EATING: Leavenworth’s restaurants are mostly overpriced and touristy. An exception is Pavz Cafe, which serves grilled sandwiches, soups, savory crepes, and salads. The Icicle Brewing Company produces great beer and often hosts live music, outdoor movies, and crowds of tired climbers. Standard Mexican food with amazing salsas is found at Los Camperos. Decadent baked goods are produced at Homefires Bakery, tucked into the back of Dan’s Market. Leavenworth is small enough to find these (and every other restaurant) in a 15-minute stroll. Grocery stores are at the east end of town, and climbing gear is available at Leavenworth Mountain Sports, on the west end.
RED TAPE & SEASONS: Overnight camping near Prusik Peak, Dragontail Peak, Colchuck Balanced Rock, Snow Creek Wall, and Aasgard Sentinel is in the Enchantments Wilderness Area and requires permits between 6/15 and 10/15. These are in short supply and high demand. They cost $5 per person, per day. Each permit is good for a group of up to 8 persons, for as long as 1 week. Receive a permit in 1 of 3 ways: 1. Make a reservation during the late-winter lottery period, by registering and requesting dates at www.Recreation.Gov 2. Following the end of the lottery period, search available days and make a reservation at www.Recreation.Gov. 3. Show up at the USFS office on the east side of town, along Hwy. 2, for a possible day-of permit. One permit (which can be valid for 1-8 people) for each of the area’s 5 discrete backcountry “zones” is raffled off daily (except Sunday) during the permit season, which runs June 15-October 15. The raffle is at 7:45 AM sharp. The “Core Enchantment” and “Colchuck” zones are of most interest to climbers. See zones and peaks map on adjacent page.

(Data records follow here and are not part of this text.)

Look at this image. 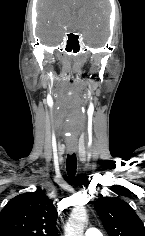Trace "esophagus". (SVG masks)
<instances>
[{
  "label": "esophagus",
  "mask_w": 145,
  "mask_h": 236,
  "mask_svg": "<svg viewBox=\"0 0 145 236\" xmlns=\"http://www.w3.org/2000/svg\"><path fill=\"white\" fill-rule=\"evenodd\" d=\"M76 149H77L76 144H74V143L67 144V152L69 154H73L76 151Z\"/></svg>",
  "instance_id": "1"
}]
</instances>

Day use is free and without restriction, year-round. Fill out a self-issue permit at any of the trailheads. The area’s official USFS campgrounds often fill up on weekends, so reserve ahead or make due at one of the free dirtbag bivy spots. Most trailheads in this area require displaying a USFS-created NW Forest Pass, which is $30 for the year or $5 for the day, available for purchase at many stores, and available day-of at most trailheads. The first and last routes to be in condition are on Snow Creek Wall, then Prusik Peak and Aasgard Sentinel. Expect dry, climbable alpine rock from late May through mid October. North and west facing aspects will take longer to dry and warm up and they will hold snow later. Snow Creek Wall is best April-June and September-October. Evenings can be nice in mid summer, as Snow Creek Wall gets PM shade.